▼

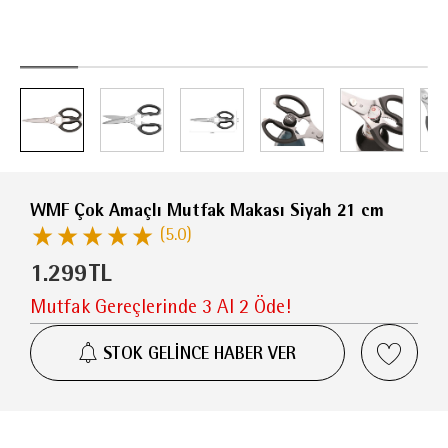
WMF Çok Amaçlı Mutfak Makası Siyah 21 cm
(5.0)
1.299
TL
Mutfak Gereçlerinde 3 Al 2 Öde!
STOK GELİNCE HABER VER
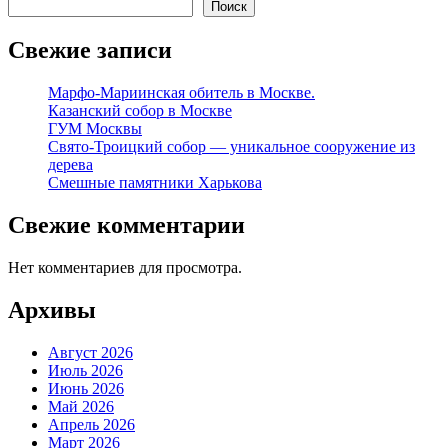
Поиск
Свежие записи
Марфо-Мариинская обитель в Москве.
Казанский собор в Москве
ГУМ Москвы
Свято-Троицкий собор — уникальное сооружение из
дерева
Смешные памятники Харькова
Свежие комментарии
Нет комментариев для просмотра.
Архивы
Август 2026
Июль 2026
Июнь 2026
Май 2026
Апрель 2026
Март 2026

▲

All of the material above must be given again verbatim, except for the pictures.

*EXPECTED ANSWER*
WMF Çok Amaçlı Mutfak Makası Siyah 21 cm
(5.0)
1.299
TL
Mutfak Gereçlerinde 3 Al 2 Öde!
STOK GELİNCE HABER VER
Поиск
Свежие записи
Марфо-Мариинская обитель в Москве.
Казанский собор в Москве
ГУМ Москвы
Свято-Троицкий собор — уникальное сооружение из
дерева
Смешные памятники Харькова
Свежие комментарии
Нет комментариев для просмотра.
Архивы
Август 2026
Июль 2026
Июнь 2026
Май 2026
Апрель 2026
Март 2026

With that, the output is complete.